◆ What the task requires
Beginning with the line containing "műfészkeknek is köszönhetően" and ending with the last line of the records, set down every line exactly.

◆ Dataset records
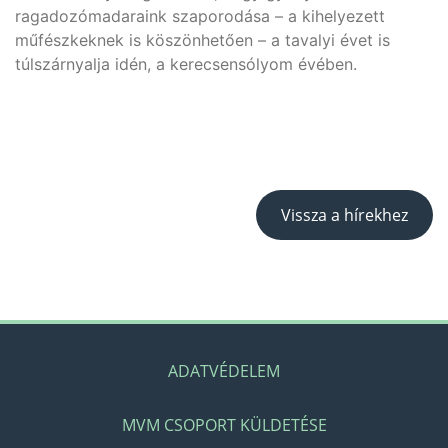
ragadozómadaraink szaporodása – a kihelyezett
műfészkeknek is köszönhetően – a tavalyi évet is
túlszárnyalja idén, a kerecsensólyom évében.
Vissza a hírekhez
ADATVÉDELEM
MVM CSOPORT KÜLDETÉSE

◆ Response to this exercise
műfészkeknek is köszönhetően – a tavalyi évet is
túlszárnyalja idén, a kerecsensólyom évében.
Vissza a hírekhez
ADATVÉDELEM
MVM CSOPORT KÜLDETÉSE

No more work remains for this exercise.